A Musical Trio
We continue our virtual tour of the Cathedral's Spirit and Endeavour exhibition with 3 musical items.
Choral music plays an important part in the life and worship of the Cathedral. And 3 of the pieces in our exhibition relate to music in some way.
Houshiary’s 'String Quintet' refers to a way of making music which is instrumental rather than choral, nevertheless, its upward and interweaving steel ribbons have something of the quality of all music.
A different grouping of stringed instruments played an important part in the life of the poet, George Herbert who from 1630-33 walked from Bemerton to the Close twice a week to hear Evensong and to join in a consort of stringed instruments known as viols, and possibly to sing some of his poems to the accompaniment of a lute. His poem, ‘Church-music,’ ends with words addressed to the music he heard here:
‘But if I travel in your company
You know the way to heaven’s door.’
Written in the following century, Handel’s 'Messiah' is often performed here. Handel wrote of the piece that he would be sorry if it only entertained people; ‘I wished to make them better.’ Can music make us better people, can it lead us to ‘Heaven’s door?’ Perhaps it makes us better because we cannot say what music means – it can put us in touch with the ineffable. The meaning is in the music heard so deeply that, as TS Eliot put it, ‘You are the music, while the music lasts.’ Music gives us a different and special experience of time; music can startle, inspire, re-arrange and restore us. (see Auden’s Anthem for Saint Cecilia’s Day)
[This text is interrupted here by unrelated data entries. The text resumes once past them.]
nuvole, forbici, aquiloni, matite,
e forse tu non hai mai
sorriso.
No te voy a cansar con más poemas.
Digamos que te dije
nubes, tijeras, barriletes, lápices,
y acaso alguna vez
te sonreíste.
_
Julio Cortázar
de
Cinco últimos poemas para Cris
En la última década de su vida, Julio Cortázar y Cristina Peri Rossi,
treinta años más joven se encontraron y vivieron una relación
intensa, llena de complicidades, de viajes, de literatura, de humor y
As we consider Blumenfeld’s 'Angels Harmony', we should remember that angels have two principal functions: they are the messengers of God and they lead the worship of heaven – ‘Sing choirs of angels.’ Scripture speaks of ‘Encountering angels unawares’,(Hebrews 13:2) as though the messengers of God don’t have to have wings but can appear to us in the form of any human being who in some way gives us something important to do or to think about, something which may change our lives.
'Angels Harmony' also takes us back to the experience of music, and more especially choral music in which harmony is created by the perfect blending of the individual voice with those around it. We do not sing as soloists but as part of a harmonious whole, where each voice plays its part in making the harmony of the whole – which is perhaps why a choir is such a suitable image of the experience of heaven!
Mark Wallinger is an artist interested in suggesting that even quotidian and banal experiences can sometimes be seen in a different light, raising our thoughts in a transcendent direction. His 'Threshold to the Kingdom' uses an image of the Arrivals’ Hall at City airport. Wallinger has spoken of his fear of flying as being more a fear of airports, and the guilt feeling induced by the scrutiny of customs. Here we can have an intense feeling of being observed by those who have the power to admit or ban our entry. And that perhaps is why Wallinger has chosen Allegri’s Miserere to accompany his film. The words of the Miserere are from Psalm 51:
‘Have mercy upon me, O God, after Thy great goodness
According to the multitude of Thy mercies do away mine offences.
Wash me thoroughly from my wickedness: and cleanse me from my sin.
For I acknowledge my faults: and my sin is ever before me...’
The music is intensely beautiful (we might be reminded of the upward movement of Houshiary’s work) and we might simply ‘enjoy’ the sound and ignore the words. And yet in a cathedral we begin each service with a form of confession followed by the reassurance of God’s forgiveness. We begin with what FR Scott called, ‘Bitter searching of the heart.’ A cathedral is also a threshold of the kingdom, a place where we are challenged by the justice of God, our failure and his mercy. While watching this video we might also remember Paul’s words from 1 Corinthians 13, ‘For now we see in a mirror, dimly, but then we will see face to face. Now I know only in part; then I will know fully, even as I have been fully known.’ That is one way of describing what we shall experience beyond the gates.